It is during our darkest moments that we must focus to see the light

Mwen se echantiyon yon ras kap boujonnen men ki poko donnen

Si vous voulez vous faire des ennemis essayer de changer les choses

Tuesday, June 8, 2010

Haiti Interim Reconstruction Commission: Strengthening or Undermining Haiti? by Stanley Lucas

While the international community and President Preval are moving ahead with Haiti's Interim Reconstruction Commission (HIRC), the Emergency and Reconstruction Law that created that structure has been challenged in Haitian courts for potential violation of the constitution.  According to the law, the HIRC replaced the constitutional government of Haiti for 18 months, eliminates parliament and its right to control the country's finances, gives political rights to foreigners, suppresses civil rights, and puts aside the state institutions that control spending and corruption.  Haiti's General Accounting Office (Cour Superieure des Comptes) and the Inspector General of the Ministry of Finance that ensures that money is properly disbursed and allocated have been put aside.  The law also eliminates the state office that manages state RFPs.  

Haitian people are worried about how the $9.9 billion will be disbursed without the proper oversight or really any control over the country's finance.  There is a feeling that nothing has changed.  After eliminating all the government oversight, are they supposed to be have oversight over themselves?  This had led many to conclude that business in Haiti will continue as usual.  The big contracts will be awarded on the basis of political connections rather than on competition and price, and Haitians -- except for the Groupe de Bourdon business cartel -- will be excluded.  The only difference this time is that key elements of international community will get a piece of the pie -- a pie that is hard to come by in tough economic times.    

Further, a Haitian civil society group attempted to establish a watchdog group   to track how the money is spent.  Rather than reinforce capacity in-country by funding this grassroots watchdog group, the UN quickly put in place their own mechanism, under the HIRC, to officially monitor the disbursement of aid money and effectively marginalize the Haitian watchdog group.  This was immediately after the watchdog group issued their second, somewhat critical, report.  

The organizational chart for the HIRC underscores these questions about whether the Commission is strengthening Haiti or replacing Haitians.

First, the Commission is co-chaired by Mr. Clinton and Prime Minister Bellerive, essentially giving Clinton equal footing with the Haitian Prime Minister in setting the post-quake agenda and priorities.  And second, the Board of the HIRC is comprised of 65% foreign representatives, mainly from donor nations, and 35% Haitians.

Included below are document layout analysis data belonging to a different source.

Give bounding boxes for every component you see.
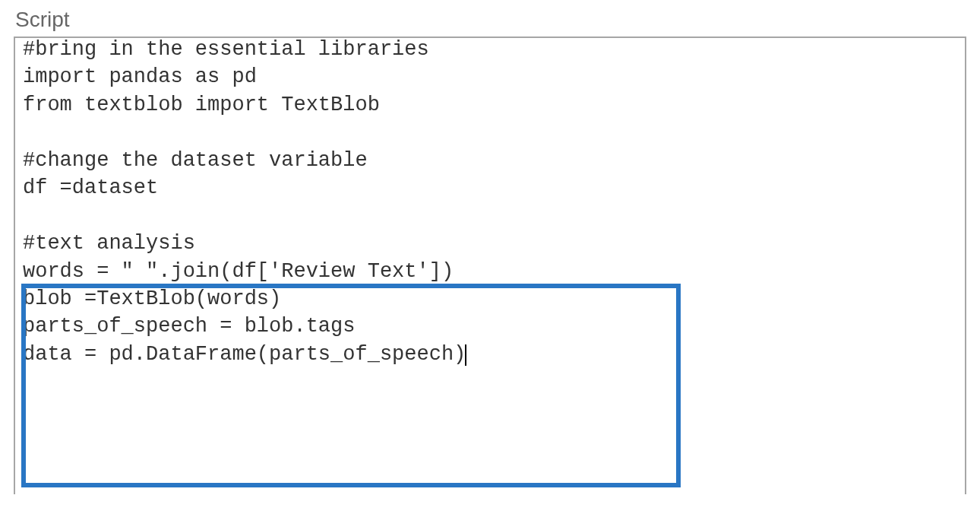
code-line: df =dataset: [23, 176, 158, 199]
code-line: words = " ".join(df['Review Text']): [23, 260, 454, 283]
code-line: #bring in the essential libraries: [23, 38, 429, 61]
code-line: #text analysis: [23, 232, 195, 255]
panel-title: Script: [15, 8, 966, 32]
code-line: #change the dataset variable: [23, 149, 368, 172]
code-line: data = pd.DataFrame(parts_of_speech): [23, 343, 466, 366]
code-line: from textblob import TextBlob: [23, 94, 380, 116]
code-content[interactable]: #bring in the essential libraries import…: [15, 36, 965, 377]
code-line: blob =TextBlob(words): [23, 287, 281, 310]
code-line: import pandas as pd: [23, 65, 257, 88]
text-cursor: [465, 344, 466, 366]
code-line: parts_of_speech = blob.tags: [23, 315, 355, 338]
script-editor[interactable]: # dataset holds the input data for this …: [14, 36, 966, 494]
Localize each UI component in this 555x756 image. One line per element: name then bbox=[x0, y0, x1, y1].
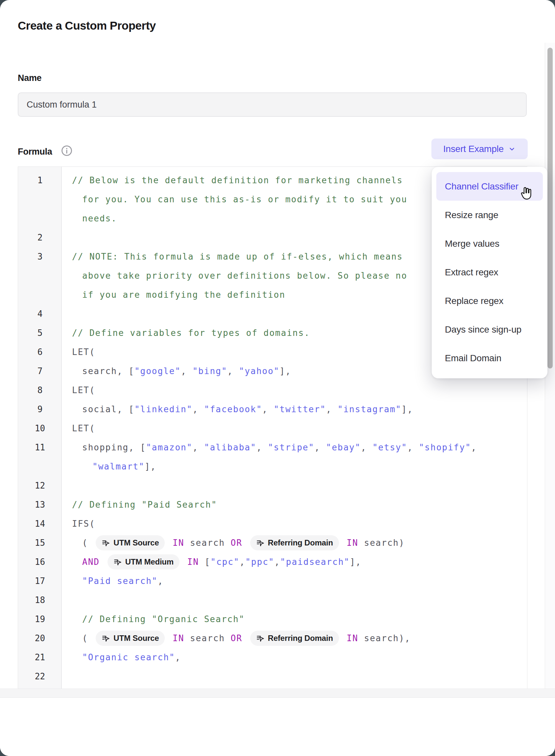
code-text: ], bbox=[401, 404, 413, 414]
token-chip-referring-domain[interactable]: Referring Domain bbox=[250, 631, 339, 646]
code-comment: above take priority over definitions bel… bbox=[82, 271, 408, 281]
code-string: "cpc" bbox=[210, 557, 239, 567]
line-number: 18 bbox=[18, 595, 62, 605]
code-text: , bbox=[193, 404, 204, 414]
line-number: 22 bbox=[18, 671, 62, 681]
menu-item-days-since-sign-up[interactable]: Days since sign-up bbox=[436, 315, 543, 344]
token-chip-utm-source[interactable]: UTM Source bbox=[96, 631, 165, 646]
code-row: 14IFS( bbox=[18, 514, 527, 533]
code-text bbox=[242, 538, 248, 548]
code-string: "instagram" bbox=[338, 404, 401, 414]
line-number: 17 bbox=[18, 576, 62, 586]
code-comment: for you. You can use this as-is or modif… bbox=[82, 194, 408, 204]
code-string: "linkedin" bbox=[134, 404, 193, 414]
code-row: 13// Defining "Paid Search" bbox=[18, 495, 527, 514]
code-comment: if you are modifying the definition bbox=[82, 290, 285, 300]
code-row: 19// Defining "Organic Search" bbox=[18, 609, 527, 629]
menu-item-extract-regex[interactable]: Extract regex bbox=[436, 258, 543, 286]
code-keyword: AND bbox=[82, 557, 100, 567]
token-chip-utm-source[interactable]: UTM Source bbox=[96, 535, 165, 550]
code-row: 12 bbox=[18, 476, 527, 495]
code-row: 9social, ["linkedin", "facebook", "twitt… bbox=[18, 400, 527, 419]
code-text: , bbox=[408, 442, 419, 452]
hand-cursor-icon bbox=[519, 186, 534, 201]
line-number: 6 bbox=[18, 347, 62, 357]
field-token-icon bbox=[114, 558, 122, 566]
line-number: 12 bbox=[18, 481, 62, 490]
formula-label: Formula bbox=[18, 147, 52, 157]
menu-item-merge-values[interactable]: Merge values bbox=[436, 229, 543, 258]
code-text: search bbox=[184, 538, 230, 548]
token-chip-utm-medium[interactable]: UTM Medium bbox=[108, 554, 179, 569]
menu-item-resize-range[interactable]: Resize range bbox=[436, 201, 543, 229]
code-string: "Paid search" bbox=[82, 576, 158, 586]
code-text: [ bbox=[199, 557, 210, 567]
screen: Create a Custom Property Name Formula In… bbox=[0, 0, 555, 756]
code-comment: // NOTE: This formula is made up of if-e… bbox=[72, 252, 403, 262]
editor-bottom-strip bbox=[0, 688, 555, 698]
code-text: social, [ bbox=[82, 404, 134, 414]
line-number: 20 bbox=[18, 633, 62, 643]
code-string: "paidsearch" bbox=[280, 557, 350, 567]
code-text: LET( bbox=[72, 347, 95, 357]
code-row: 21"Organic search", bbox=[18, 648, 527, 667]
code-keyword: OR bbox=[231, 633, 242, 643]
code-text: LET( bbox=[72, 385, 95, 395]
field-token-icon bbox=[101, 634, 110, 642]
line-number: 2 bbox=[18, 233, 62, 242]
code-text: LET( bbox=[72, 424, 95, 433]
code-comment: // Defining "Paid Search" bbox=[72, 500, 217, 510]
code-row: 16AND UTM Medium IN ["cpc","ppc","paidse… bbox=[18, 552, 527, 571]
code-text: , bbox=[274, 557, 280, 567]
line-number: 13 bbox=[18, 500, 62, 510]
code-row: 11shopping, ["amazon", "alibaba", "strip… bbox=[18, 438, 527, 457]
token-chip-label: UTM Medium bbox=[125, 557, 174, 566]
code-string: "amazon" bbox=[146, 442, 193, 452]
code-comment: // Define variables for types of domains… bbox=[72, 328, 310, 338]
code-string: "twitter" bbox=[274, 404, 326, 414]
code-text bbox=[242, 633, 248, 643]
token-chip-label: Referring Domain bbox=[268, 634, 333, 643]
token-chip-referring-domain[interactable]: Referring Domain bbox=[250, 535, 339, 550]
code-text: ], bbox=[350, 557, 361, 567]
code-string: "etsy" bbox=[373, 442, 408, 452]
code-string: "alibaba" bbox=[204, 442, 256, 452]
code-text: , bbox=[314, 442, 326, 452]
code-text: ( bbox=[82, 538, 94, 548]
code-row: 17"Paid search", bbox=[18, 571, 527, 591]
code-text: search bbox=[184, 633, 230, 643]
code-text: search) bbox=[358, 538, 405, 548]
vertical-scrollbar-thumb[interactable] bbox=[547, 48, 553, 368]
insert-example-button[interactable]: Insert Example bbox=[431, 138, 528, 159]
code-row: 20( UTM Source IN search OR Referring Do… bbox=[18, 629, 527, 648]
code-text bbox=[100, 557, 105, 567]
line-number: 10 bbox=[18, 424, 62, 433]
token-chip-label: UTM Source bbox=[114, 538, 159, 548]
line-number: 19 bbox=[18, 614, 62, 624]
code-string: "ppc" bbox=[245, 557, 274, 567]
name-input[interactable] bbox=[18, 92, 527, 117]
code-row: 18 bbox=[18, 591, 527, 609]
info-circle-icon[interactable] bbox=[61, 145, 73, 157]
name-label: Name bbox=[18, 73, 41, 83]
insert-example-label: Insert Example bbox=[443, 144, 504, 154]
code-text: search, [ bbox=[82, 366, 134, 376]
menu-item-replace-regex[interactable]: Replace regex bbox=[436, 286, 543, 315]
menu-item-email-domain[interactable]: Email Domain bbox=[436, 344, 543, 372]
line-number: 9 bbox=[18, 404, 62, 414]
code-text: , bbox=[227, 366, 239, 376]
code-text: IFS( bbox=[72, 519, 95, 529]
token-chip-label: UTM Source bbox=[114, 634, 159, 643]
code-text: search), bbox=[358, 633, 411, 643]
code-keyword: IN bbox=[181, 557, 199, 567]
code-string: "bing" bbox=[193, 366, 227, 376]
code-keyword: IN bbox=[341, 633, 358, 643]
line-number: 5 bbox=[18, 328, 62, 338]
code-text: , bbox=[158, 576, 164, 586]
code-string: "shopify" bbox=[419, 442, 471, 452]
code-text: , bbox=[193, 442, 204, 452]
dialog-footer: Save Cancel Apply bbox=[0, 698, 555, 756]
code-string: "facebook" bbox=[204, 404, 262, 414]
code-text: , bbox=[326, 404, 338, 414]
code-string: "google" bbox=[134, 366, 181, 376]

Under this structure, Haitians essentially are not fully empowered to make decisions about the priorities of their country.  There may be many areas where Haitian priorities align with international goals, but there will be others were interests are divergent.  In fact, there is a widening gap between the Preval-international community agenda and the growing alliance between key elements of the Diaspora community and the Haitian people.  

Andrew Natsios, Clinton’s director of the USAID, put forth nine principles of foreign assistance with the main premise being that you must not replace the client (or foreign government) in the provision of aid, i.e. the people in-country have a greater understanding of the dynamics in their country and are better able to make decisions regarding its fate.

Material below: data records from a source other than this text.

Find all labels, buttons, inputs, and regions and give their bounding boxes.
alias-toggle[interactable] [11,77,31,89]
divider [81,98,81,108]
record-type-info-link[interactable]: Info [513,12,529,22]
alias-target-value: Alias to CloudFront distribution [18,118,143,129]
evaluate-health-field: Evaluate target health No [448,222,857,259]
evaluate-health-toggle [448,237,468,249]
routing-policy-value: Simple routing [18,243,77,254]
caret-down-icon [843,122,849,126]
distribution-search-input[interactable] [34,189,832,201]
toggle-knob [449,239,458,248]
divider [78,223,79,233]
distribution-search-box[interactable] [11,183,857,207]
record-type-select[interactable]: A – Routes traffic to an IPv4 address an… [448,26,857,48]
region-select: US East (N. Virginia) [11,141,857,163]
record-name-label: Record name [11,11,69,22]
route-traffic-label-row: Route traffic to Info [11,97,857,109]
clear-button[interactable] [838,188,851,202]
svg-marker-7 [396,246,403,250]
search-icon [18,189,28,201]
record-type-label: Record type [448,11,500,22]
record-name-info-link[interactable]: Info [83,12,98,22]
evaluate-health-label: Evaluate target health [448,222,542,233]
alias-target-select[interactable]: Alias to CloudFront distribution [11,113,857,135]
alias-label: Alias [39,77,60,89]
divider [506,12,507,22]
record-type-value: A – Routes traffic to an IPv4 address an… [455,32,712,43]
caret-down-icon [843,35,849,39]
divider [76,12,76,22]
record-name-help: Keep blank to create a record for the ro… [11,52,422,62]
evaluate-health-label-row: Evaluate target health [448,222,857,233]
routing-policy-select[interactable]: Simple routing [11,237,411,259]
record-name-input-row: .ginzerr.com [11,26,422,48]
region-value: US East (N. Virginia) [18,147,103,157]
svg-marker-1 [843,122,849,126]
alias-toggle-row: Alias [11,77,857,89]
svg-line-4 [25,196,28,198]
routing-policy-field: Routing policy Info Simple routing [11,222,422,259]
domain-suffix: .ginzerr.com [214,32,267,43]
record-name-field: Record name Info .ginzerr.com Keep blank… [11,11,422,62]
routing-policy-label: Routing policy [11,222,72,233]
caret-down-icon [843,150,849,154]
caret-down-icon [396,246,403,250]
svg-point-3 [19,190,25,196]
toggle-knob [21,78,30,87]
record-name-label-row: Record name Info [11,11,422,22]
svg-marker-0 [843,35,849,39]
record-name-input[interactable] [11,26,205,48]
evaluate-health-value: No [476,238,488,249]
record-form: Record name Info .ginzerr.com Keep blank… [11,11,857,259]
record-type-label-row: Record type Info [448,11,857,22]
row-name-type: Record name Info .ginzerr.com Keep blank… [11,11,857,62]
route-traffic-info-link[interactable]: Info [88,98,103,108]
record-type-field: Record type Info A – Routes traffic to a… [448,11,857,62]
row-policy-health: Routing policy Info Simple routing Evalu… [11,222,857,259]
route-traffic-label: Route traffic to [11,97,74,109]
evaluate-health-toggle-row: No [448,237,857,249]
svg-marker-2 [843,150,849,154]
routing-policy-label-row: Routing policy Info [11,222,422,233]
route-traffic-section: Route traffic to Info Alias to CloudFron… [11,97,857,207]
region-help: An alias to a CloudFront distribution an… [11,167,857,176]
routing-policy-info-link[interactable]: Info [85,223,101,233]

In high profile speeches, there has been mention of building capacity in Haiti and empowering Haitians, but the structure of this all powerful commission does not seem to support those assertions.  By contrast, after the Chinese earthquake, the Chinese government set their priorities and requested that USAID vet international aid proposals for those projects through a Public Private Partnership (PPP) structure.  In other words, the Chinese set the agenda and the international community competed to complete the projects they determined.  Haiti should at least be given this level of control of their destiny as an equally sovereign country.

At the end of the day, however, the only thing that matters is that the people are getting the aid that the donors intended them to get.  On this score, the track record is pretty grim.  Five months after the quake, 1.7 million people are still sleeping on the streets. They are living in 1,350 makeshift camps without decent shelter, sanitation, medical care, or electricity.  Violence against women and children is increasing, especially at night when there is no power to light the camps.  They are asking where all the money has gone?  And how will they face the upcoming brutal hurricane season -- forecast to be one of the worst seasons in a decade?